Who shut in the ocean with stone doors
marked the reach of tides on those new shores
hung the day the waves rose and first broke forth

Have you seen the springs of that great sea
walked the caverns carved in the black deep
through the gates of darkness there on its floor

Have you seen the armory I hold
snow and hail are stacked up in silos
for the times of trouble and war and strife

Can you raise your voice to the storm cloud
would the thunder answer and ring out
does the lightning ask you where it should strike

Who has cleft the channels for torrents
rain to sprout the desert with forest
in the wilderness that my hand has built

Can you hunt the prey for your lions
can you use the cords of Orion
is this whole world bending beneath your will?

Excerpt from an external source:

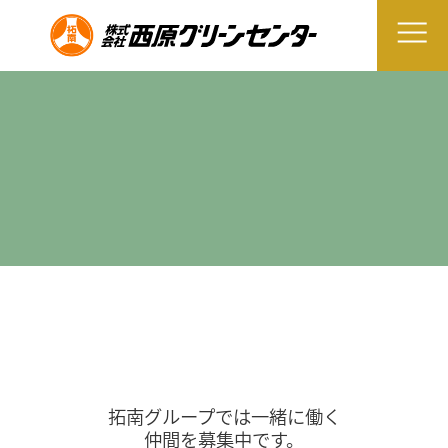
拓南グループでは一緒に働く
仲間を募集中です。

I spoke of things I did not understand
things too wonderful for me
although I had no right to ask
my God knelt and answered me*

We are not alone in our suffering. There is plenty of great teaching on suffering elsewhere (including John Piper’s article linked below). For me, for today, thinking about and praying for my dad…this song was a just-right reminder of God’s power and His goodness. He can do all things and His purposes are not thwarted. Hallelujah!

[If you’re reading this just after it’s been posted, we would appreciate your prayers for our dad and for those most closely caring for him. Thank you.]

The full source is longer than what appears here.